» **Dataset**:
════

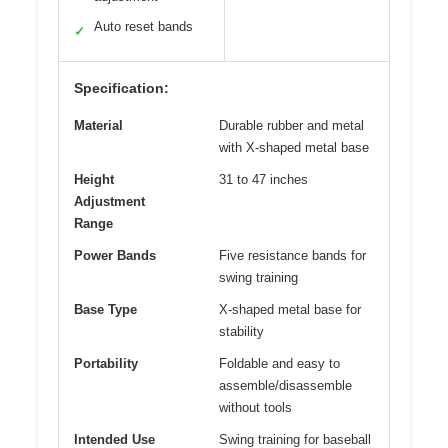
Auto reset bands
✓
Specification:
Material
Durable rubber and metal
with X-shaped metal base
Height
31 to 47 inches
Adjustment
Range
Power Bands
Five resistance bands for
swing training
Base Type
X-shaped metal base for
stability
Portability
Foldable and easy to
assemble/disassemble
without tools
Intended Use
Swing training for baseball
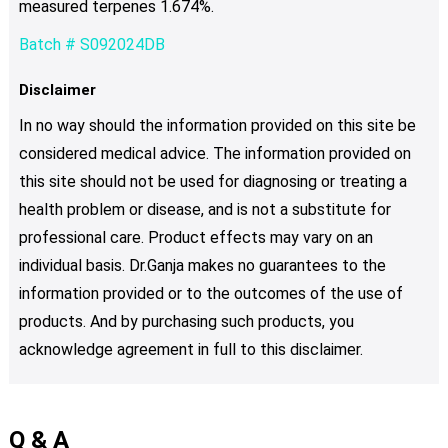
measured terpenes 1.674%.
Batch # S092024DB
Disclaimer
In no way should the information provided on this site be
considered medical advice. The information provided on
this site should not be used for diagnosing or treating a
health problem or disease, and is not a substitute for
professional care. Product effects may vary on an
individual basis. Dr.Ganja makes no guarantees to the
information provided or to the outcomes of the use of
products. And by purchasing such products, you
acknowledge agreement in full to this disclaimer.
Q & A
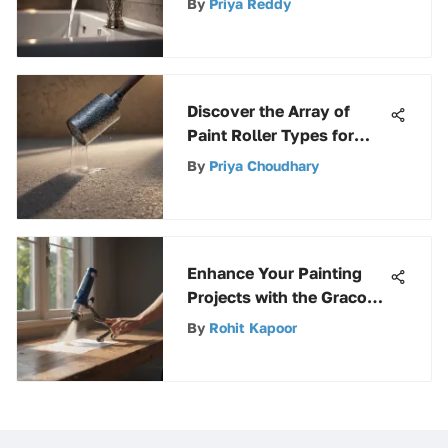
By
Priya Reddy
Comprehensive
Exploration
Discover the Array of
Paint Roller Types for
Your Painting Projects
By
Priya Choudhary
Enhance Your Painting
Projects with the Graco
Power Roller Extension
By
Rohit Kapoor
for Improved Efficiency
and Reach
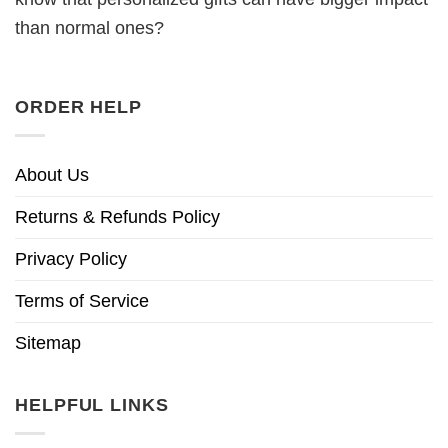
than normal ones?
ORDER HELP
About Us
Returns & Refunds Policy
Privacy Policy
Terms of Service
Sitemap
HELPFUL LINKS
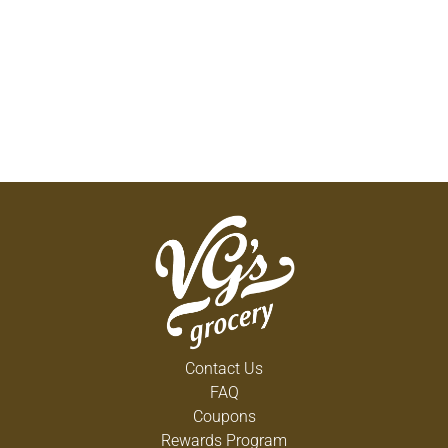
Contact Us
FAQ
Coupons
Rewards Program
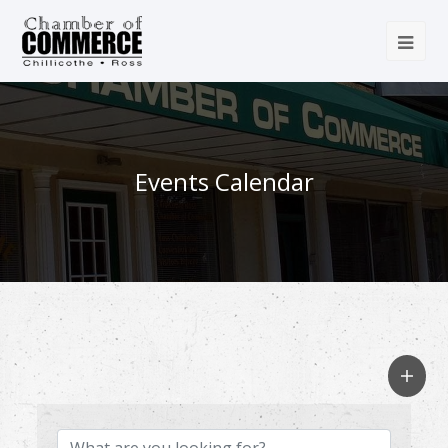
Events Calendar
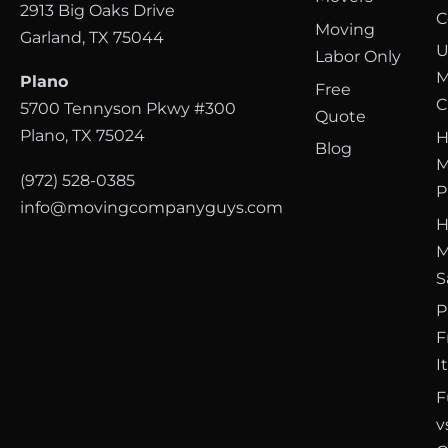
2913 Big Oaks Drive
C
Moving
Garland, TX 75044
U
Labor Only
M
Plano
Free
C
5700 Tennyson Pkwy #300
Quote
Plano, TX 75024
H
Blog
M
(972) 528-0385
P
info@movingcompanyguys.com
H
M
S
P
F
I
F
v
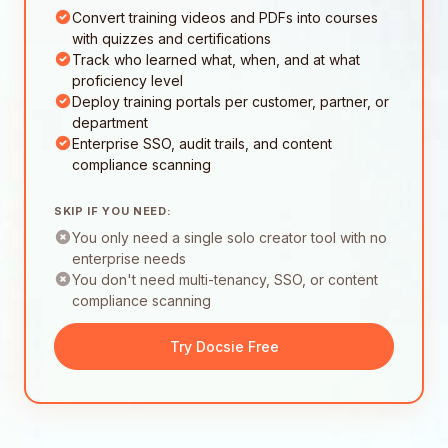
Convert training videos and PDFs into courses
with quizzes and certifications
Track who learned what, when, and at what
proficiency level
Deploy training portals per customer, partner, or
department
Enterprise SSO, audit trails, and content
compliance scanning
SKIP IF YOU NEED:
You only need a single solo creator tool with no
enterprise needs
You don't need multi-tenancy, SSO, or content
compliance scanning
Try Docsie Free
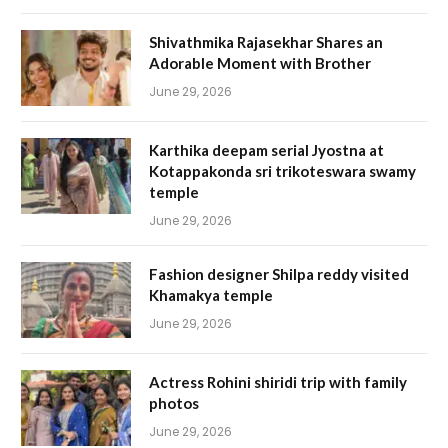
Shivathmika Rajasekhar Shares an
Adorable Moment with Brother
June 29, 2026
Karthika deepam serial Jyostna at
Kotappakonda sri trikoteswara swamy
temple
June 29, 2026
Fashion designer Shilpa reddy visited
Khamakya temple
June 29, 2026
Actress Rohini shiridi trip with family
photos
June 29, 2026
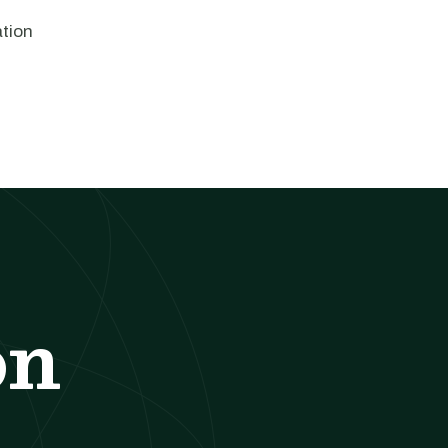
ation
on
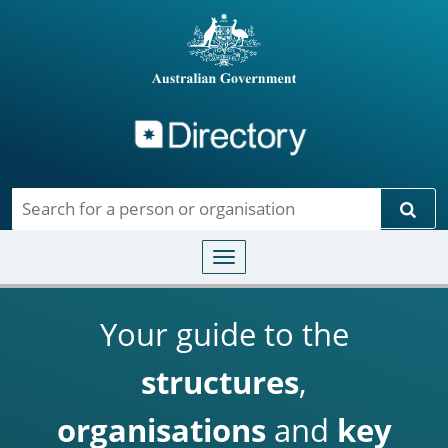
Directory
Skip to main content
Sear
Toggle navigation
Your guide to the
structures
,
organisations
and
key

════

Output must match the lines from the start of the records above through the line that contains "Karthika deepam serial Jyostna at", exactly and with every picture removed.

» **Completed task**:
Auto reset bands
✓
Specification:
Material
Durable rubber and metal
with X-shaped metal base
Height
31 to 47 inches
Adjustment
Range
Power Bands
Five resistance bands for
swing training
Base Type
X-shaped metal base for
stability
Portability
Foldable and easy to
assemble/disassemble
without tools
Intended Use
Swing training for baseball
measured terpenes 1.674%.
Batch # S092024DB
Disclaimer
In no way should the information provided on this site be
considered medical advice. The information provided on
this site should not be used for diagnosing or treating a
health problem or disease, and is not a substitute for
professional care. Product effects may vary on an
individual basis. Dr.Ganja makes no guarantees to the
information provided or to the outcomes of the use of
products. And by purchasing such products, you
acknowledge agreement in full to this disclaimer.
Q & A
By
Priya Reddy
Comprehensive
Exploration
Discover the Array of
Paint Roller Types for
Your Painting Projects
By
Priya Choudhary
Enhance Your Painting
Projects with the Graco
Power Roller Extension
By
Rohit Kapoor
for Improved Efficiency
and Reach
than normal ones?
ORDER HELP
About Us
Returns & Refunds Policy
Privacy Policy
Terms of Service
Sitemap
HELPFUL LINKS
Contact Us
FAQ
Coupons
Rewards Program
Events Calendar
2913 Big Oaks Drive
C
Moving
Garland, TX 75044
U
Labor Only
M
Plano
Free
C
5700 Tennyson Pkwy #300
Quote
Plano, TX 75024
H
Blog
M
(972) 528-0385
P
info@movingcompanyguys.com
H
M
S
P
F
I
F
v
Convert training videos and PDFs into courses
with quizzes and certifications
Track who learned what, when, and at what
proficiency level
Deploy training portals per customer, partner, or
department
Enterprise SSO, audit trails, and content
compliance scanning
SKIP IF YOU NEED:
You only need a single solo creator tool with no
enterprise needs
You don't need multi-tenancy, SSO, or content
compliance scanning
Try Docsie Free
Shivathmika Rajasekhar Shares an
Adorable Moment with Brother
June 29, 2026
Karthika deepam serial Jyostna at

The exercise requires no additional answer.